Look below for the line containing "Infraraudonųjų spindulių pirtys"; from there, print each line exactly up to and including the line containing "Pristatymas", and stop.
__________
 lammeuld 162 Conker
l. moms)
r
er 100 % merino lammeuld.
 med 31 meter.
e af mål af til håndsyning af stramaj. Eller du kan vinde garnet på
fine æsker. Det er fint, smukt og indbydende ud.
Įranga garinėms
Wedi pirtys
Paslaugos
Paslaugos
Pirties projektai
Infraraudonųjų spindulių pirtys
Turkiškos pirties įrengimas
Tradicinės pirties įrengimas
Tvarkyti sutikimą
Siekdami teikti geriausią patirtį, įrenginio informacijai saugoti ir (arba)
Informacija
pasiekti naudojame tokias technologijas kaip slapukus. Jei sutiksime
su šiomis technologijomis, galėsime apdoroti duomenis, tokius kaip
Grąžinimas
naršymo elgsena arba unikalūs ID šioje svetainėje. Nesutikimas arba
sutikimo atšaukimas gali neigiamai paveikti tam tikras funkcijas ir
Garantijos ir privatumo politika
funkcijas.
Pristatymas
__________
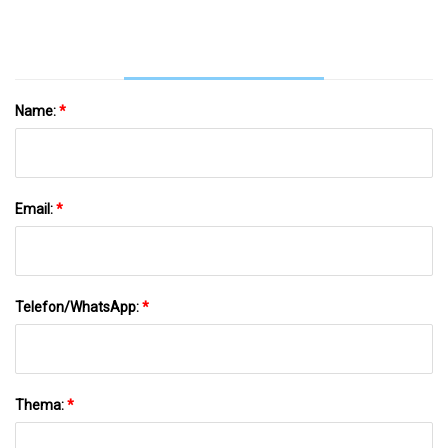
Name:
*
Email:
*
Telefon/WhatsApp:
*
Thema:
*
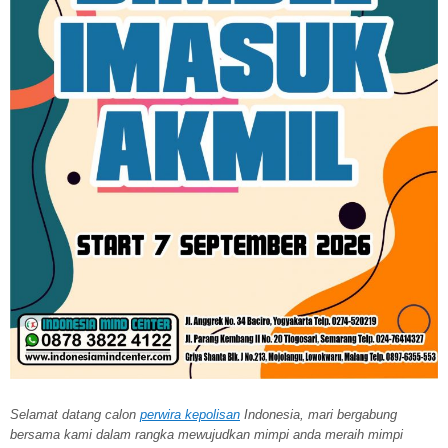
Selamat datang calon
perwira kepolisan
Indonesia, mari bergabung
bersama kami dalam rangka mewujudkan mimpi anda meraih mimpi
__________
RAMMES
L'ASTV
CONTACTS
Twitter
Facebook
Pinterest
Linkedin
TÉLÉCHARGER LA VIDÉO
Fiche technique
__________
--- Result of the exercise ---
Infraraudonųjų spindulių pirtys
Turkiškos pirties įrengimas
Tradicinės pirties įrengimas
Tvarkyti sutikimą
Siekdami teikti geriausią patirtį, įrenginio informacijai saugoti ir (arba)
Informacija
pasiekti naudojame tokias technologijas kaip slapukus. Jei sutiksime
su šiomis technologijomis, galėsime apdoroti duomenis, tokius kaip
Grąžinimas
naršymo elgsena arba unikalūs ID šioje svetainėje. Nesutikimas arba
sutikimo atšaukimas gali neigiamai paveikti tam tikras funkcijas ir
Garantijos ir privatumo politika
funkcijas.
Pristatymas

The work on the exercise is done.